For 0-info, I am almost convinced that "Vote for the above-mean
candidates" is the strategy to use.  I'll start from the beginning.  (Note 
that what I'll be doing won't be exactly how Weber presents his 
calculations inpublications.)

In order to work out what a voter should put on an Approval ballot, Weber 
used a technique where he pitted each candidate head-to-head with the 
other candidates.  In order to work out the result of each head-to-head, 
he used the following equation, which works out the "Weber score" (my 
terminology, not his) of how one candidate does against another.

Wij = Pi * Pj * (Ui - Uj)

Wij is Candidate i's Weber score against candidate j
Pi is the probability/chance of candidate Pi winning the Approval vote
Pj is the probability/chance of candidate Pj winning the Approval vote
Ui is the voter's utility of candidate i
Uj is the voter's utility of candidate j

Since this is a 0-info race, the field is wide open.  Nobody knows who is 
going to win.  This means that the probabilities (Pi and Pj) are the same 
for all candidates.  As no division or multiplication will be done with 
this formula, the Pi * Pj can be "divided away" from all the 
head-to-heads.  This leaves behind:

Wij = Ui - Uj

Next I'll bring in six candidates (A to F) who I'll mark out of 10.  10 is 
given to the best candidate, 0 to the worst.

A = 10
B = 5
C = 4
D = 3
E = 2
F = 0

OK.  So those are the utilities of the candidates sorted it out.

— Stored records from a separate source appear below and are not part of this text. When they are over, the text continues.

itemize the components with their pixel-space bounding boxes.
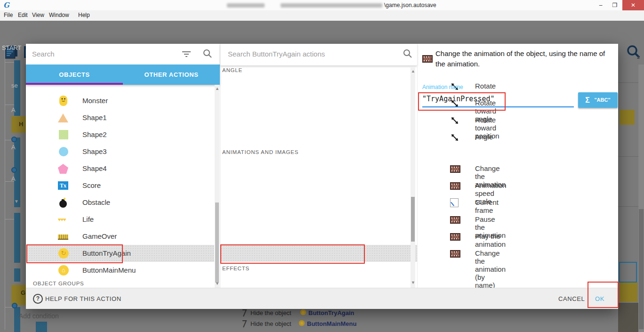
redacted-title-text xyxy=(281,3,382,8)
action-row-pause-animation[interactable]: Pause the animation xyxy=(220,211,409,228)
truncated-text: G xyxy=(21,289,25,296)
action-search-bar: Search ButtonTryAgain actions xyxy=(220,44,417,65)
object-row-score[interactable]: Tx Score xyxy=(26,177,214,194)
animation-name-label: Animation name xyxy=(422,84,463,90)
object-row-obstacle[interactable]: Obstacle xyxy=(26,194,214,211)
cancel-button[interactable]: CANCEL xyxy=(558,295,585,302)
action-list-scrollbar[interactable] xyxy=(411,67,415,288)
menu-edit[interactable]: Edit xyxy=(18,12,28,18)
object-row-shape2[interactable]: Shape2 xyxy=(26,126,214,143)
help-button[interactable]: HELP FOR THIS ACTION xyxy=(45,295,121,302)
film-strip-icon xyxy=(450,232,459,241)
close-button[interactable]: ✕ xyxy=(622,0,644,10)
scroll-up-icon: ▲ xyxy=(636,55,641,60)
pentagon-icon xyxy=(58,163,69,174)
object-label: Shape2 xyxy=(82,130,107,138)
object-list-scrollbar-thumb[interactable] xyxy=(215,202,219,283)
object-groups-header: OBJECT GROUPS xyxy=(33,281,84,286)
add-condition-label: Add condition xyxy=(19,312,59,320)
search-icon[interactable] xyxy=(403,49,412,58)
drop-indicator xyxy=(619,262,637,283)
animation-name-input[interactable]: "TryAgainPressed" xyxy=(422,95,495,103)
search-icon[interactable] xyxy=(203,49,212,58)
filter-icon[interactable] xyxy=(181,50,192,58)
film-strip-icon xyxy=(450,181,459,190)
action-row-current-frame[interactable]: Current frame xyxy=(220,194,409,211)
gdevelop-logo-icon: G xyxy=(3,1,11,8)
action-row-rotate[interactable]: Rotate xyxy=(220,78,409,95)
action-label: Rotate xyxy=(475,82,496,90)
hearts-icon: ♥♥♥ xyxy=(58,214,74,225)
object-row-buttonmainmenu[interactable]: ⌂ ButtonMainMenu xyxy=(26,262,214,279)
object-label: Shape4 xyxy=(82,164,107,172)
action-label: Angle xyxy=(475,133,493,141)
rotate-arrows-icon xyxy=(450,116,459,124)
truncated-text: A xyxy=(11,106,16,113)
action-row-change-animation[interactable]: Change the animation xyxy=(220,160,409,177)
object-row-life[interactable]: ♥♥♥ Life xyxy=(26,211,214,228)
action-label: Current frame xyxy=(475,198,499,214)
action-row-animation-speed-scale[interactable]: Animation speed scale xyxy=(220,177,409,194)
highlighted-event-row xyxy=(620,110,635,125)
action-list-scrollbar-thumb[interactable] xyxy=(411,197,415,242)
monster-icon xyxy=(58,95,69,106)
event-condition-bar xyxy=(14,213,20,263)
event-action-text: Hide the object xyxy=(250,309,291,316)
scroll-up-icon[interactable]: ▲ xyxy=(411,69,415,73)
object-search-bar: Search xyxy=(26,44,220,65)
scroll-up-icon[interactable]: ▲ xyxy=(215,87,219,91)
scroll-down-icon[interactable]: ▼ xyxy=(215,282,219,286)
action-row-play-animation[interactable]: Play the animation xyxy=(220,228,409,245)
expression-editor-button[interactable]: Σ "ABC" xyxy=(578,92,618,108)
object-row-shape1[interactable]: Shape1 xyxy=(26,109,214,126)
object-row-buttontryagain[interactable]: ↻ ButtonTryAgain xyxy=(26,245,214,262)
window-title: \game.json.autosave xyxy=(384,2,436,8)
object-label: Obstacle xyxy=(82,198,110,206)
triangle-icon xyxy=(58,112,69,123)
object-label: Shape1 xyxy=(82,113,107,121)
action-row-rotate-toward-position[interactable]: Rotate toward position xyxy=(220,112,409,129)
minimize-button[interactable]: – xyxy=(594,0,607,10)
help-icon[interactable]: ? xyxy=(33,294,43,304)
bomb-icon xyxy=(58,197,69,208)
object-label: Monster xyxy=(82,97,108,105)
collapse-arrow-icon: ▼ xyxy=(14,199,19,204)
gear-icon xyxy=(11,137,17,142)
text-object-icon: Tx xyxy=(58,180,69,191)
film-strip-icon xyxy=(422,54,432,63)
action-editor-dialog: Search OBJECTS OTHER ACTIONS Monster Sha… xyxy=(26,44,618,308)
active-tab-indicator xyxy=(26,83,123,85)
truncated-text: H xyxy=(19,121,23,128)
menu-window[interactable]: Window xyxy=(49,12,69,18)
retry-button-icon: ↻ xyxy=(58,248,69,259)
tab-objects[interactable]: OBJECTS xyxy=(26,65,123,85)
section-effects: EFFECTS xyxy=(222,266,250,271)
action-row-angle[interactable]: Angle xyxy=(220,129,409,146)
hide-action-icon xyxy=(242,320,247,328)
object-label: ButtonMainMenu xyxy=(82,266,136,274)
event-condition-bar xyxy=(36,322,47,332)
object-row-shape4[interactable]: Shape4 xyxy=(26,160,214,177)
gameover-sprite-icon xyxy=(58,231,69,242)
action-search-input[interactable]: Search ButtonTryAgain actions xyxy=(228,50,325,58)
menu-view[interactable]: View xyxy=(32,12,44,18)
menu-file[interactable]: File xyxy=(4,12,13,18)
object-row-shape3[interactable]: Shape3 xyxy=(26,143,214,160)
ok-button[interactable]: OK xyxy=(595,295,604,302)
highlighted-event-row xyxy=(620,283,637,302)
tab-other-actions[interactable]: OTHER ACTIONS xyxy=(123,65,220,85)
object-row-gameover[interactable]: GameOver xyxy=(26,228,214,245)
restore-button[interactable]: ❐ xyxy=(608,0,621,10)
object-search-input[interactable]: Search xyxy=(32,50,55,58)
home-button-icon: ⌂ xyxy=(58,265,69,276)
action-row-blend-mode[interactable]: Blend mode xyxy=(220,276,409,288)
object-row-monster[interactable]: Monster xyxy=(26,92,214,109)
action-row-rotate-toward-angle[interactable]: Rotate toward angle xyxy=(220,95,409,112)
scroll-down-icon[interactable]: ▼ xyxy=(411,281,415,285)
dialog-footer: ? HELP FOR THIS ACTION CANCEL OK xyxy=(26,288,618,309)
gear-icon xyxy=(12,303,17,308)
object-thumbnail-icon xyxy=(300,309,306,315)
action-row-change-animation-by-name[interactable]: Change the animation (by name) xyxy=(220,245,417,262)
object-label: Shape3 xyxy=(82,147,107,155)
menu-help[interactable]: Help xyxy=(78,12,90,18)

Now I can pit each candidate against each other in order to work out the 
Weber scores.  This is shown below in the matrix below (which needs a 
fixed width font to see properly):

    i = A        i = B       i = C       i = D       i = E        i = F
A[ 0 = 10-10] [-5 = 5-10] [-4 = 4-10] [-3 = 3-10] [-2 = 2-10] [-10 = 0-10]
B[ 5 = 10- 5] [ 0 = 5- 5] [-1 = 4- 5] [-2 = 3- 5] [-3 = 2- 5] [ -5 = 0- 5]
C[ 6 = 10- 4] [ 1 = 5- 4] [ 0 = 4- 4] [-1 = 3- 4] [-2 = 2- 4] [ -4 = 0- 4]
D[ 7 = 10- 3] [ 2 = 5- 3] [ 1 = 4- 3] [ 0 = 3- 3] [-1 = 2- 3] [ -3 = 0- 3]
E[ 8 = 10- 2] [ 3 = 5- 2] [ 2 = 4- 2] [ 1 = 3- 2] [ 0 = 2- 2] [ -2 = 0- 2]
F[10 = 10- 0] [ 5 = 5- 0] [ 4 = 4- 0] [ 3 = 3- 0] [ 2 = 2- 0] [  0 = 0- 0]

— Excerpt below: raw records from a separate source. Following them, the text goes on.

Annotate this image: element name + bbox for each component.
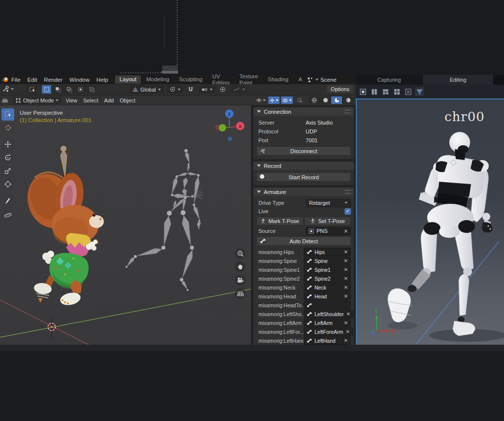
layout-two-column-button[interactable] [370, 87, 378, 96]
transform-orientation-dropdown[interactable]: Global [129, 85, 164, 94]
transform-tool-button[interactable] [1, 178, 14, 190]
clear-bone-icon[interactable]: ✕ [344, 320, 348, 325]
active-tool-preview[interactable] [27, 85, 37, 94]
workspace-tab[interactable]: A [294, 75, 307, 84]
axis-studio-tab[interactable]: Editing [423, 75, 494, 85]
select-mode-extend[interactable] [53, 85, 63, 94]
proportional-editing-button[interactable] [218, 85, 228, 94]
target-bone-field[interactable]: Hips ✕ [304, 248, 351, 256]
axis-studio-viewport[interactable]: Y X Z chr00 [356, 98, 504, 345]
move-tool-button[interactable] [1, 138, 14, 150]
target-bone-field[interactable]: Head ✕ [304, 292, 351, 300]
menu-item[interactable]: Help [96, 77, 108, 83]
viewport-menu-item[interactable]: Select [83, 97, 98, 103]
clear-bone-icon[interactable]: ✕ [344, 258, 348, 263]
target-bone-field[interactable]: LeftForeArm ✕ [304, 327, 353, 336]
perspective-toggle-button[interactable] [235, 288, 246, 299]
record-panel-header[interactable]: Record [253, 162, 354, 170]
clear-bone-icon[interactable]: ✕ [344, 276, 348, 281]
select-box-tool-button[interactable] [1, 108, 14, 121]
clear-bone-icon[interactable]: ✕ [344, 293, 348, 299]
scene-name[interactable]: Scene [320, 77, 359, 83]
drive-type-dropdown[interactable]: Retarget [306, 199, 351, 207]
clear-bone-icon[interactable]: ✕ [344, 249, 348, 255]
target-bone-field[interactable]: LeftArm ✕ [304, 319, 351, 327]
workspace-tab[interactable]: Sculpting [175, 75, 207, 84]
menu-item[interactable]: Render [44, 77, 63, 83]
clear-bone-icon[interactable]: ✕ [344, 267, 348, 272]
scale-tool-button[interactable] [1, 164, 14, 177]
armature-skeleton[interactable] [126, 149, 203, 291]
show-object-types-dropdown[interactable] [254, 97, 267, 104]
cursor-tool-button[interactable] [1, 122, 14, 134]
live-checkbox[interactable]: ✓ [345, 208, 351, 215]
target-bone-field[interactable]: ✕ [304, 301, 351, 309]
clear-bone-icon[interactable]: ✕ [346, 329, 349, 334]
robot-character-model[interactable] [388, 132, 504, 342]
workspace-tab[interactable]: Modeling [142, 75, 174, 84]
snap-toggle-button[interactable] [186, 85, 196, 94]
target-bone-field[interactable]: Spine1 ✕ [304, 265, 351, 274]
shading-material-button[interactable] [331, 97, 343, 104]
panel-grip-icon[interactable] [345, 110, 350, 113]
select-mode-subtract[interactable] [64, 85, 74, 94]
disconnect-button[interactable]: Disconnect [256, 146, 351, 156]
armature-panel-header[interactable]: Armature [253, 188, 354, 196]
viewport-menu-item[interactable]: View [65, 97, 77, 103]
clear-bone-icon[interactable]: ✕ [344, 285, 348, 290]
viewport-menu-item[interactable]: Add [104, 97, 114, 103]
clear-bone-icon[interactable]: ✕ [344, 338, 348, 343]
clear-bone-icon[interactable]: ✕ [346, 311, 350, 317]
viewport-menu-item[interactable]: Object [120, 97, 135, 103]
show-overlays-toggle[interactable] [281, 97, 293, 104]
workspace-tab[interactable]: Layout [115, 75, 141, 84]
layout-grid-button[interactable] [392, 87, 401, 96]
panel-grip-icon[interactable] [345, 190, 350, 194]
target-bone-field[interactable]: Neck ✕ [304, 283, 351, 291]
camera-view-button[interactable] [235, 275, 246, 286]
server-value[interactable]: Axis Studio [306, 120, 333, 126]
zoom-view-button[interactable] [235, 248, 246, 259]
show-gizmo-toggle[interactable] [268, 97, 280, 104]
blender-logo-icon[interactable] [1, 76, 9, 83]
xray-toggle[interactable] [294, 97, 305, 104]
falloff-dropdown[interactable] [231, 85, 248, 94]
select-mode-intersect[interactable] [87, 85, 96, 94]
select-mode-new[interactable] [42, 85, 52, 94]
scene-icon[interactable] [307, 76, 314, 83]
menu-item[interactable]: Window [69, 77, 90, 83]
axis-ball-negative-z[interactable] [228, 137, 232, 141]
target-bone-field[interactable]: Spine ✕ [304, 257, 351, 265]
rotate-tool-button[interactable] [1, 151, 14, 163]
mode-dropdown[interactable]: Object Mode [13, 97, 61, 104]
shading-wireframe-button[interactable] [309, 97, 320, 104]
sensor-tree-view-button[interactable] [415, 87, 424, 96]
mouse-character-model[interactable] [21, 146, 104, 307]
pivot-point-dropdown[interactable] [167, 85, 183, 94]
target-bone-field[interactable]: LeftShoulder ✕ [304, 310, 353, 318]
protocol-value[interactable]: UDP [306, 129, 317, 134]
measure-tool-button[interactable] [1, 207, 14, 220]
editor-type-icon[interactable] [1, 97, 8, 104]
pan-view-button[interactable] [235, 261, 246, 272]
viewport-axis-gizmo[interactable]: Z X [215, 110, 245, 141]
tool-settings-selector[interactable] [2, 85, 14, 93]
clear-source-icon[interactable]: ✕ [344, 228, 348, 234]
menu-item[interactable]: File [11, 77, 21, 83]
set-tpose-button[interactable]: Set T-Pose [304, 217, 351, 226]
shading-solid-button[interactable] [320, 97, 331, 104]
start-record-button[interactable]: Start Record [256, 172, 351, 182]
3d-viewport[interactable]: Z X User Perspective (1) Collection | Ar… [0, 105, 251, 345]
shading-rendered-button[interactable] [343, 97, 353, 104]
scene-dropdown-arrow-icon[interactable] [315, 79, 318, 81]
port-value[interactable]: 7001 [306, 137, 317, 143]
calibration-view-button[interactable] [404, 87, 412, 96]
workspace-tab[interactable]: Shading [263, 75, 293, 84]
connection-panel-header[interactable]: Connection [253, 107, 354, 116]
select-mode-invert[interactable] [76, 85, 86, 94]
mark-tpose-button[interactable]: Mark T-Pose [256, 217, 303, 226]
target-bone-field[interactable]: Spine2 ✕ [304, 274, 351, 283]
options-button[interactable]: Options [327, 85, 353, 93]
annotate-tool-button[interactable] [1, 194, 14, 206]
auto-detect-button[interactable]: Auto Detect [256, 236, 351, 246]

The above is basically a pairwise matrix.  Each element in the matrix 
contains the equation Wij = Ui - Uj.

(I suppose the Weber equation and pairwise matrix could be used to analyze 
Condorcet stuff, like the Condorcet Criteria.  I suppose an IRV Weber 
equation could even be used to analyze IRV.  But I expect using Weber 
would be fiddly and I get the feeling that the structure produced won't be 
a matrix.  Anyway, back to Approval...)

Weber then adds up each column to find out how good each candidate is in 
comparison with one another.  This results in the following Weber vector 
(again my terminology, not Weber's)...

     A            B           C           D            E           F
[36 = 60-24] [ 6 =30-24] [ 0 =24-24] [-6 =18-24] [-12 = 12-24] [-24 =0-24]

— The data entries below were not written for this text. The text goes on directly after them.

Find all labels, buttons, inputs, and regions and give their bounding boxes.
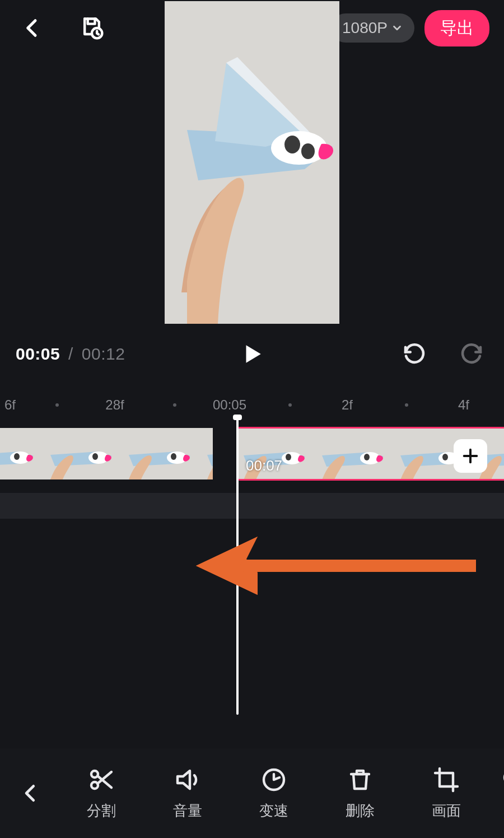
playhead[interactable] [236,418,239,715]
annotation-arrow [196,527,487,599]
tool-label: 音量 [173,801,202,821]
redo-button[interactable] [457,338,488,370]
speed-icon [260,766,287,793]
ruler-dot [405,403,408,407]
svg-point-28 [286,454,291,460]
plus-icon [461,446,480,465]
redo-icon [461,342,484,366]
clip-a[interactable] [0,428,213,479]
svg-point-36 [442,454,448,460]
tool-label: 变速 [259,801,288,821]
tool-delete[interactable]: 删除 [317,766,403,821]
current-time: 00:05 [16,344,60,363]
tool-label: 画面 [432,801,461,821]
add-clip-button[interactable] [454,439,487,473]
svg-marker-44 [196,537,258,595]
clip-duration-label: 00:07 [246,457,282,474]
play-button[interactable] [236,338,268,370]
svg-point-12 [14,453,20,460]
toolbar-back-button[interactable] [6,760,56,827]
svg-point-7 [301,143,315,159]
tool-label: 删除 [346,801,375,821]
svg-point-16 [92,453,98,460]
ruler-tick: 00:05 [213,397,246,413]
tool-canvas[interactable]: 画面 [403,766,489,821]
speaker-icon [174,766,201,793]
preview-frame-illustration [165,1,339,324]
tool-label: 分割 [87,801,116,821]
time-separator: / [68,344,73,363]
bottom-toolbar: 分割 音量 变速 删除 画面 滤 [0,748,504,838]
time-display: 00:05 / 00:12 [16,344,125,364]
undo-icon [402,342,425,366]
tool-speed[interactable]: 变速 [231,766,317,821]
svg-marker-45 [196,537,258,595]
crop-icon [433,766,460,793]
timeline-ruler[interactable]: 6f 28f 00:05 2f 4f [0,392,504,418]
video-track[interactable]: 00:07 [0,428,504,484]
secondary-track[interactable] [0,493,504,519]
ruler-dot [55,403,59,407]
chevron-left-icon [20,783,41,804]
svg-point-6 [284,136,300,153]
ruler-dot [288,403,292,407]
tool-filter[interactable]: 滤 [489,766,504,821]
ruler-tick: 28f [105,397,124,413]
scissors-icon [88,766,115,793]
filter-icon [501,766,504,793]
svg-marker-8 [246,345,261,363]
tool-volume[interactable]: 音量 [144,766,231,821]
svg-point-32 [364,454,370,460]
ruler-tick: 4f [458,397,469,413]
ruler-tick: 2f [342,397,353,413]
video-preview[interactable] [165,1,339,324]
svg-marker-50 [178,771,190,789]
undo-button[interactable] [398,338,429,370]
ruler-dot [173,403,176,407]
trash-icon [347,766,374,793]
tool-split[interactable]: 分割 [58,766,144,821]
ruler-tick: 6f [4,397,16,413]
total-duration: 00:12 [82,344,125,363]
play-icon [240,342,264,366]
svg-point-20 [171,453,176,460]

Weber represents an Approval ballot using the following "vector":

A    B    C    D    E    F
[vA] [vB] [vC] [vD] [vE] [vF]

Each element of the vector is either a 1 (a Yes vote) or 0 (No vote).  
Weber then merges the above two vectors together by multiplying together 
the columns of each vector.  This results in the following...

A         B         C         D         E          F
[36 * vA] [ 6 * vB] [ 0 * vC] [-6 * vD] [-12 * vF] [-24 * vF]

Values vA to vF are then selected so that when all of the elements of the 
merged vector are added up, the total is as high as possible (i.e. is a 
maximum).

As positive values (i.e. values greater than 0) have been given to 
candidates A and B in the Weber vector, vA and vB should be 1 in order for 
the values to contribute as much as each value can to the total.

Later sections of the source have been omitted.